In den 90er Jahren war die Feindschaft bestimmter Banden gegenüber dem kurdischen Volksvertreter Abdullah Öcalan und der PKK üblich, um auf diese Weise ihre ökonomische und politische Kraft zu stärken. Damals wurde dies als Apo- und PKK-Gewinn bezeichnet. Vielleicht hat den größten Gewinn hieraus bislang die AKP erzielt. Schon früher schöpften Islamisten diese „Gewinn“-Möglichkeiten im Gegenzug zur gegen die PKK angewandten Staatspolitik aus. Der PKK-Gewinn der AKP jedoch geht nun weit über den ökonomischen und politischen Gewinn hinaus. Sie strebt auf der Grundlage der PKK- und Apo-Feindschaft nach der Einnahme des Staates. Mit dieser Feindschaft versucht sie, ihre Konkurrenz aus dem Rennen zu werfen. Das ist ein weiterer bedeutender Grund für die brutalen Angriffe der AKP-Regierung bei den Newrozfeierlichkeiten.

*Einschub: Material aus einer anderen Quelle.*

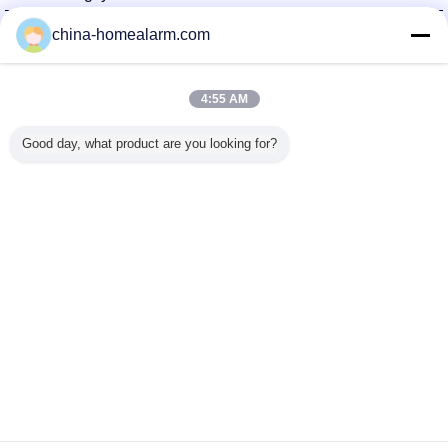
Alarms Series Technology Co., Limited
china-homealarm.com
Nhà cung cấp xác nhận
Trust Seal
Verified Suplier
4:55 AM
Good day, what product are you looking for?
Nhà
Tất cả sản phẩm
Về chúng tôi
Liên hệ với chúng tôi
Yêu cầu báo giá
Thay đổi ngôn ngữ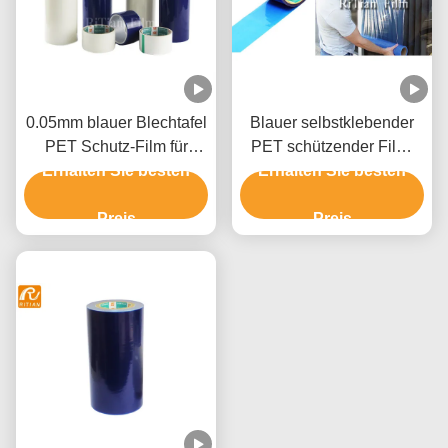
0.05mm blauer Blechtafel
Blauer selbstklebender
PET Schutz-Film für
PET schützender Film-
Erhalten Sie besten
zusammengesetzte
Shatterproof Fenster-Film
Erhalten Sie besten
Aluminiumplatte
Preis
Preis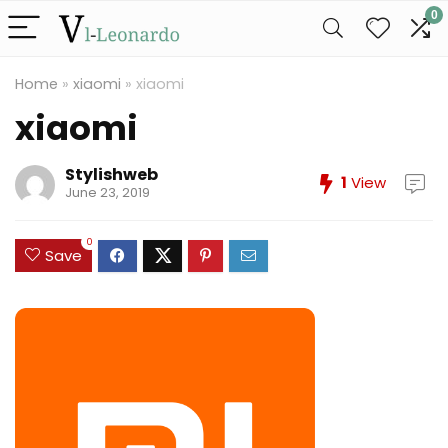
0
Home
»
xiaomi
»
xiaomi
xiaomi
Stylishweb
1
View
June 23, 2019
0
Save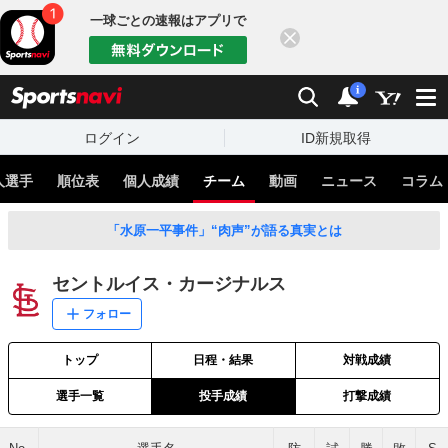
一球ごとの速報はアプリで
閉じる
sports
検索
通知
i
ログイン
ID新規取得
人選手
順位表
個人成績
チーム
動画
ニュース
コラム
「水原一平事件」“肉声”が語る真実とは
セントルイス・カージナルス
フォロー
トップ
日程・結果
対戦成績
選手一覧
投手成績
打撃成績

Die AKP zielt seit 2002 darauf ab, die 80-jährige Ära, in der der politische Islam aus dem Staat hinausgedrängt worden ist, zu beenden. Dafür ist sie sehr um die Stärkung ihres Einflusses im Staat bemüht. Ihre bisherigen angeblich demokratischen Schritte sind nur darauf gerichtet, den politischen Islam in der Türkei hoffähig zu machen. Sie ist nur so lange für Demokratie und Freiheiten, solange diese ihr mehr Möglichkeiten einräumen und sie stärken. Aus diesem Grund unternimmt sie keinerlei Schritte im Hinblick auf das hauptsächliche Demokratieproblem der Türkei, die kurdische Frage.
Der Kampf zwischen der AKP und den sogenannten nationalen Kräften in der Türkei, die sich als die einzigen Hüter des Staates sehen, darf vor diesem Hintergrund nicht außer Acht gelassen werden. Diese Regierungspolitik muss entlarvt werden. Die antidemokratische Haltung dieser sogenannten Nationalen darf die hässliche Politik der AKP nicht überdecken. Der Kampf zwischen AKP und Nationalen ist nichts anderes als ein Machtkampf um den Staat.
Damit dieser Kampf der Riesen nicht das Volk zermahlt, ist es wichtig, dass die demokratischen Kräfte zusammenkommen und verhindern, dass die Zukunft der Völker ökonomischen und politischen Interessen geopfert wird.